198x10 lu yıllar,
Ömer seyfettin külliyatı diye bir set hediyesi almıştım. Yaz tatilinde okuyayım diye. Kedim paspas, balkondaki kanepem, ve dut ağacı eşliğinde kitapları okumaya başladım.
Temmuzun kavuran pespayeliği de cabası.
Ömer hoca hikayelerinde öyle tasvirler yapardı, öyle yaşanmışlıklar sergilerdi ki, kış sa kış, savaş sa savaş, osmanlıysa osmanlı, aynen hikayenin içinde bulurdunuz kendinizi.
Yaralı martıyı boğan çocuk, kardeşini ölüme götüren "kaşağı kırma" cürmünü işleyen ağabey, yıllarını zülm altında yaşayan forsa, kafasına gürz inen habeş kralı, kolunu satırlayıp diyetini ödeyen ırgat, balkan savaşında bulgar dilberlerinin iç gıcıklayan dansları, ve 20 ye yakın filmde oynamış bir çocuk star olarak yaşamıştım o yaz tatilini.
Aslında şu an içinde bulunduğum 39-40 lı yaşlarda alem-i terk eyleyen Ömer seyfettin üstadı, yaşadığı devrin zıtlıklarını, değişim rüzgarını, avrupalılaşmayı, istihbadı, daha nice terimi ergenliğime kaynaştıran adamı, bugünlerde bile hayatımı kolaylaştıran bir anahtar olarak görüyorum.
Entel sohbetlerde bulunduğum ortamlarda bile, hangi kitapları okuduğum sorulduğunda,
Ömer Seyfettin hikayeleri okudum diyebilecek bir etkilenime sahibim.
Belkide üstad genç yaşta öldüğünden sebep, hikayelerindeki yoğunlaşmayı yaşattı bize.

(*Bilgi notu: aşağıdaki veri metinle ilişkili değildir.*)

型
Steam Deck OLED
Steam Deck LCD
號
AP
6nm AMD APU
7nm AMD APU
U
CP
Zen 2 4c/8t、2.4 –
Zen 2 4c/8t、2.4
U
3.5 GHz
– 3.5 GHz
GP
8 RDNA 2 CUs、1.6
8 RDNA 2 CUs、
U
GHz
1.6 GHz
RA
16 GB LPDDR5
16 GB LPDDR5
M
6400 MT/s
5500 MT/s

Sığdırdı.
En çok hatıramda lezzetli bir hikayesini şöyle özetlemeye çalışırsam:
Bir davette 2 kelime lafladığı ahu gözlü bayanın tesiri ile yemeden içmeden ve hayattan çekilen şıpsevdi bir zamane beyfendisi, tam ince hastalığa garkolup dünyadan sıvışacakken; Ömer Seyfettin bir çare düşünüyor ve çok sevdiği arkadaşı sevda katarlarına binip ecel durağında inmesin diye, kitaplarda yazmayan bir çare geliştiriyor.
Çivi çiviyi söker tecellisi:
Tam da ocağın zemherisinin ayazında, moskof buzlarının istanbula indiği bir kış gününde arkadaşını boğazın en keskin rüzgarını alan Arnavutköy sırtlarında bir tekgöz haneye yerleştiriyor. Öylesine bir soğuk varki gecekonduda, sobanın harharları bile sadece sobayı donmaktan koruyor, o kadar.
Yakın zamana kadar Ahuuuu, ahuuuuuu diye ciyaklayan sevdalı beyfendi bile bu ayazdan etkilenmemek yada donmamak için sekiz yorgan izolasyonu ile sarınması bir yana, evdeki masa, sandalyeden başlayıp, taaki ruganlarına, taaki ceketine, taaaki ahu hanıma yazdığı mektuplara varana dek, herşeyi sobayı diri tutmak maksadıyla yakıyor.
Hayattaki en önemli nesnenin bir kibrit çöpü olabileceğini anlayana kadar.
Ömer Seyfettin arkadaşını ziyarete geldiğinde, onu battaniye yorgan kilim seccade ve havluların arasından ayıklayıp ta kızarık yüzünü görebildiğinde soruyor:
Ahu hanımı görmek ister misin?
Cevap ise tam bir başarı:
Ne Ahusu, bana odun getir odunnnnnnn.